◆ PROBLEM TO SOLVE
Tally how many lines in this material contain the word "Karikatür", and reply only with the count.

ENTRIES SHOWN START

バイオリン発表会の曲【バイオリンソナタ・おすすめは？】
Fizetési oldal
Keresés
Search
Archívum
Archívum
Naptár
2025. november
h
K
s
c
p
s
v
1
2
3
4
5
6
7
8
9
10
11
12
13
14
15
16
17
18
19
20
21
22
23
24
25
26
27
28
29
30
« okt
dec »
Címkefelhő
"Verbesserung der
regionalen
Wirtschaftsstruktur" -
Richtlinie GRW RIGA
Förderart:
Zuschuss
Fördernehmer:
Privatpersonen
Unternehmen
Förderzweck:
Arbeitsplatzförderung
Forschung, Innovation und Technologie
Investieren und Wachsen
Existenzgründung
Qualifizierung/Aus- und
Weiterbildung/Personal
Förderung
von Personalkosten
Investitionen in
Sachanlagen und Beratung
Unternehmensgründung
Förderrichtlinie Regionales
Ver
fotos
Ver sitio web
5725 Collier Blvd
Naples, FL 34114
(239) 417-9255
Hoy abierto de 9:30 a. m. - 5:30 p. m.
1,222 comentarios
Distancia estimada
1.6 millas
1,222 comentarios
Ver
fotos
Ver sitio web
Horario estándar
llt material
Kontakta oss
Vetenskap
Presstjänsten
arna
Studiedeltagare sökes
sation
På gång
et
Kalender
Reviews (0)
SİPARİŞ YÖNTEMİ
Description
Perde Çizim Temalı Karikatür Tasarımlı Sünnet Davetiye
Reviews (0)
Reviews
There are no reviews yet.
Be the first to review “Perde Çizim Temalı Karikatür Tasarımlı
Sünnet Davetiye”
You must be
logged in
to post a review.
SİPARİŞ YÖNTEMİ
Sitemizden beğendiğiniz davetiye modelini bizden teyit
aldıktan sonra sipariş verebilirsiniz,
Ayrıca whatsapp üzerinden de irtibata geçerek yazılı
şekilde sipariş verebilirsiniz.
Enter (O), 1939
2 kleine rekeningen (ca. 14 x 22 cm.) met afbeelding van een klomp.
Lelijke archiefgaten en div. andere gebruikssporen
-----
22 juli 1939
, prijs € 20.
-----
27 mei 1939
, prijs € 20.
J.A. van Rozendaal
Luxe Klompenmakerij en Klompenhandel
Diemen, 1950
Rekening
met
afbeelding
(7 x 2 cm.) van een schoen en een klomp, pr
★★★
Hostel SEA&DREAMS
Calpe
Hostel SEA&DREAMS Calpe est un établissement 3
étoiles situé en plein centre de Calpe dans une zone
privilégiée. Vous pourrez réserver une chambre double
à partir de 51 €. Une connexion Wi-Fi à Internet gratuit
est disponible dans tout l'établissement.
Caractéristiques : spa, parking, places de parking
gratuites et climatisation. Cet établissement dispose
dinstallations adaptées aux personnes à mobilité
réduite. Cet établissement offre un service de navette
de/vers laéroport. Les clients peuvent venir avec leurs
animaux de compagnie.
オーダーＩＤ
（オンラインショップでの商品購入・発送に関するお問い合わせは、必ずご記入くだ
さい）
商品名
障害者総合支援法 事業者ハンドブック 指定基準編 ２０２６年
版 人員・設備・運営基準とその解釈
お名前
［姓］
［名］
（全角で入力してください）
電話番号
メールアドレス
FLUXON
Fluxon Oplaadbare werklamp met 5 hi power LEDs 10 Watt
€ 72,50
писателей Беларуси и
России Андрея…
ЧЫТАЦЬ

ENTRIES SHOWN END

◆ REPLY TO THE EXERCISE
2